Peter is a professor of computer science at the University of Southern California. He can be reached at danzig@usc.edu. The software system described here is the result of a collaboration between Anawat Chankhunthod, Chuck Neerdaels, and Peter Danzig of USC, and Michael Schwartz and Duane Wessels of the University of Colorado-Boulder.
As traffic on the Internet continues to grow and new kinds of information (such as audio and video data) are transmitted across it, some of the design limitations behind popular Internet applications become increasingly apparent. If you've recently tried to reach a popular Web site such as Lycos or Yahoo, for instance, you've perhaps encountered delays. Likewise, if your Internet provider has added lots of new users lately, you've likely found the system unusably slow at peak times during the day.
Although some of these problems are strictly local, others result from nonlocal design limitations. Internet information services such as FTP, Gopher, and the World Wide Web have evolved so rapidly that their designers and implementors postponed performance and scalability in favor of functionality and easy deployment. These popular services have been designed with little regard for efficient use of network bandwidth. As an example, they lack caching support in their core protocols.
There are a variety of approaches for addressing Net-related performance problems. The Harvest cache, for example, is a hierarchical object cache designed to make Internet information systems scale better. It has been in use for two years at about 100 sites on the Net and it can function both as a proxy-cache and as an httpd accelerator. As an httpd accelerator, the cache works in conjunction with existing HTTP daemons (Web server software) to increase throughput dramatically. This can be accomplished in a mostly transparent manner.
In this article, I'll present measurements that show that the Harvest cache achieves an order-of-magnitude performance improvement over other proxy caches, such as the cache used in the CERN 3.0 server software. Our results demonstrate that HTTP is not an inherently slow protocol, but rather that many popular implementations have ignored the sage advice to make the common case fast.
The Harvest cache is designed to support a highly concurrent stream of requests with minimal queueing for operating-system-level resources. This is achieved by use of implementation techniques such as nonblocking I/O, application-level threading, and virtual memory management.
The Harvest cache runs under several operating systems, including SunOS, Solaris, DEC OSF/1, HP/UX, SGI, Linux, and IBM AIX. Binary and source distributions for the cache are available from http://excalibur.usc.edu. General information about the Harvest system, including the user's manual, is available from http://harvest.cs.colorado.edu. A commercial version should be available at press time.
Hierarchical caching distributes server load away from server hot spots raised by globally popular information objects, reduces access latency, and protects the network from erroneous clients. High performance is particularly important for higher levels in the cache hierarchy, which may experience heavy service-request rates. The Harvest cache allows individual caches to be interconnected hierarchically in a way that mirrors the topology of an internetwork, resulting in additional efficiency increases.

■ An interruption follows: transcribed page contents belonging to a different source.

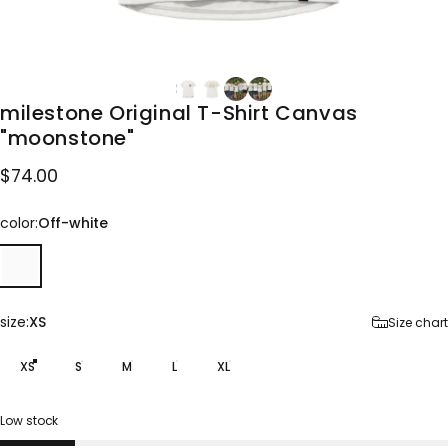
milestone
Original
T-Shirt
Canvas
"moonstone"
$74.00
color
color:
Off-white
size
size:
XS
Size chart
XS
S
M
L
XL
Low stock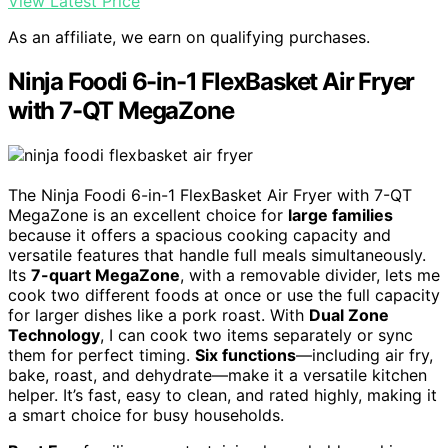
View Latest Price
As an affiliate, we earn on qualifying purchases.
Ninja Foodi 6-in-1 FlexBasket Air Fryer
with 7-QT MegaZone
The Ninja Foodi 6-in-1 FlexBasket Air Fryer with 7-QT
MegaZone is an excellent choice for
large families
because it offers a spacious cooking capacity and
versatile features that handle full meals simultaneously.
Its
7-quart MegaZone
, with a removable divider, lets me
cook two different foods at once or use the full capacity
for larger dishes like a pork roast. With
Dual Zone
Technology
, I can cook two items separately or sync
them for perfect timing.
Six functions
—including air fry,
bake, roast, and dehydrate—make it a versatile kitchen
helper. It’s fast, easy to clean, and rated highly, making it
a smart choice for busy households.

In a hierarchical cache, misses at one level are passed to caches located at higher levels, as illustrated in Figure 1. In addition to the parent-child relationships, the cache supports a notion of "siblings" (that is, caches at the same level in the hierarchy) provided to distribute cache server load. Each cache in the hierarchy independently decides whether to fetch the reference from the object's home site or from its parent or sibling caches, using a simple resolution protocol that works as follows.
If the URL contains any of a configurable list of substrings, then the object is fetched directly from the object's home, rather than through the cache hierarchy. This feature is used to force the cache to resolve noncacheable ("cgi-bin") URLs and local URLs directly from the object's home. Similarly, if the domain name of a URL matches a configurable list of substrings, then the object is resolved through the particular parent bound to that domain. Otherwise, when a cache receives a request for a URL that misses, it performs a remote procedure call (RPC) to all of its siblings and parents, appropriate for the particular URL checking if the URL hits any sibling or parent. The cache retrieves the object from the site with the lowest-measured latency.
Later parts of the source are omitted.